Incorporating Other Healthcare Professionals
In some cases, it may also be beneficial for chronic pain patients to work collaboratively with a range of professionals. These multidisciplinary teams can consist of chiropractors, PTs, psychologists, exercise physiologists, doctors and others who typically all have different knowledge bases and can share those with one another for their respective patients.
While a patient might be experiencing the same “condition” across various medical disciplines (in this case chronic pain), it’s important for each individual practitioner involved in their care plan to understand what each other is working towards. It’s also important that they don’t think in isolation when developing treatment plans; instead, they should develop a way in which they feel others’ concepts work alongside their own.
Incorporating Mental Health Focus
One aspect of the multidisciplinarity we usually don’t think about is also incorporating mental health-related practitioners into this mix as well. Chronic conditions change our bodies physically over time; however they also inevitably affect our mindsets at times too. In order for successful control efforts to also be completely effective, it’s important we address the true range of effects that lengthy feelings of helplessness create on our psyche.
For chronic pain patients, this impact definitely includes increasing feelings of depression, anxiety and overall helplessness at times during especially difficult days or when chronic pain seems overwhelming.
Treating these psychological components separately can include working on focusing strategies or promoting the use of mindfulness techniques; both tend to calm the nervous systems down from flaring up at the thought of activity or movements as this is what ultimately promotes its negative thoughts from acting out on its fear.
Promoting Easier Recovery Plans
Another concept that many of these “advanced” approaches consider? Working towards creating a recovery plan instead of a treatment plan. While treating an injury often focuses on immediate results during one’s time in the office or via their provider(s), creating an environment conducive to healing requires its outcomes be focused on long-term efforts at times.
Therefore one concept that seems successful amongst various continuously-negative outcome chronic pain environments include creating a longer-term recovery plan rather than a “treatment plan.” Considerations included within this plan could range from learning about body mechanics and form, specific individualized exercises for recovery vs those aimed at treating injuries or speeding up recovery, having a team work alongside one another rather than think in isolation about treatment experiences with each patient, that often pose hurdles when attempting to treat them appropriately back towards feeling “normal”
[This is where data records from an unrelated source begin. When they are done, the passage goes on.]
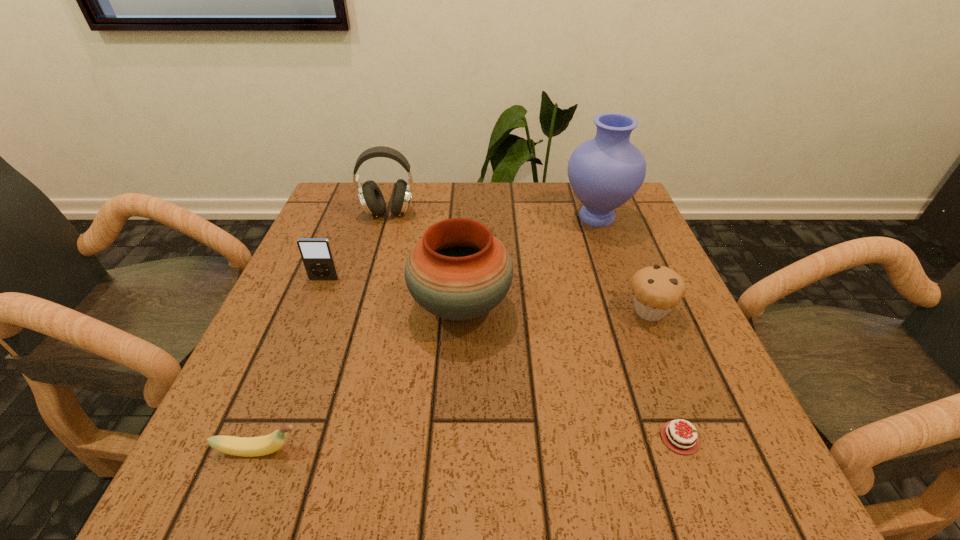 Where is `vacant region at the left edge`? vacant region at the left edge is located at coordinates (359, 235).

Find the location of a particular element. The height and width of the screenshot is (540, 960). free region at the right edge of the desktop is located at coordinates (594, 253).

Where is `vacant space at the far left corner of the desktop`? The image size is (960, 540). vacant space at the far left corner of the desktop is located at coordinates (337, 200).

Locate an element on the screen. Image resolution: width=960 pixels, height=540 pixels. free space at the near left corner of the desktop is located at coordinates (210, 483).

Identify the location of empty space between the second shortest object and the shortest object. This screenshot has width=960, height=540. (469, 444).

The image size is (960, 540). What are the coordinates of `free spot between the fourth object from right to left and the banana` in the screenshot? It's located at (360, 378).

The image size is (960, 540). What are the coordinates of `vacant point located between the headset and the shortest object` in the screenshot? It's located at (534, 326).

You are a GUI agent. You are given a task and a screenshot of the screen. Output one action in this format:
    pyautogui.click(x=<x>, y=<y>)
    Task: Click on the free space that is in between the pottery and the iPod
    The width and height of the screenshot is (960, 540).
    Given the screenshot: What is the action you would take?
    pyautogui.click(x=393, y=292)

This screenshot has width=960, height=540. I want to click on vacant space that's between the muffin and the headset, so click(x=519, y=262).

Identify the location of empty location between the headset and the tallest object. (492, 215). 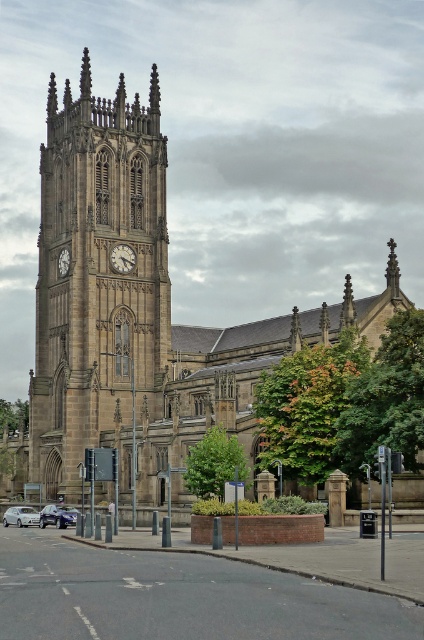 From the picture: Does brown stone church at center appear on the left side of white marble clock at center?

Incorrect, brown stone church at center is not on the left side of white marble clock at center.

Does point (91, 435) come closer to viewer compared to point (113, 259)?

Yes, it is in front of point (113, 259).

Locate an element on the screen. Image resolution: width=424 pixels, height=640 pixels. brown stone church at center is located at coordinates (136, 310).

Can you confirm if metallic silver car at lower left is taller than silver metallic sedan at lower left?

Indeed, metallic silver car at lower left has a greater height compared to silver metallic sedan at lower left.

What do you see at coordinates (58, 515) in the screenshot? The width and height of the screenshot is (424, 640). I see `metallic silver car at lower left` at bounding box center [58, 515].

Does point (56, 508) come closer to viewer compared to point (24, 513)?

That is True.

The image size is (424, 640). In order to click on metallic silver car at lower left in this screenshot , I will do click(x=58, y=515).

Between brown stone church at center and metallic silver car at lower left, which one is positioned lower?

metallic silver car at lower left is below.

Is brown stone church at center closer to the viewer compared to metallic silver car at lower left?

Yes, it is in front of metallic silver car at lower left.

What do you see at coordinates (136, 310) in the screenshot?
I see `brown stone church at center` at bounding box center [136, 310].

The image size is (424, 640). In order to click on brown stone church at center in this screenshot , I will do `click(136, 310)`. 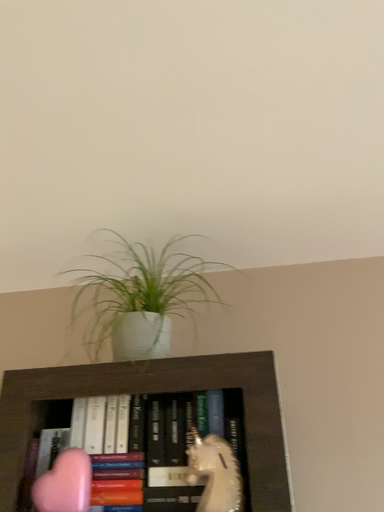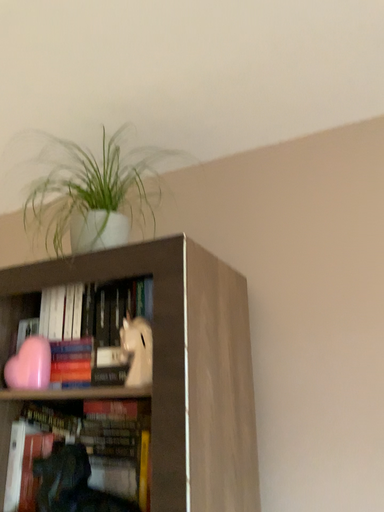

Moving Forward with Realistic Expectations
Recovery from chronic pain rarely follows a straight line. There will be good days and setbacks, periods of improvement followed by temporary flare-ups. Understanding this pattern helps people stay committed to their treatment plan even when progress feels slow.
The goal isn’t necessarily to eliminate all pain forever, but rather to reduce it to manageable levels while improving overall function and quality of life. Many people find that once they discover the right combination of treatments, they can return to activities they thought they’d lost forever.
Finding effective treatment for persistent pain often requires patience and willingness to try approaches beyond basic care. The key is working with practitioners who understand that chronic conditions need comprehensive solutions, not just symptom management.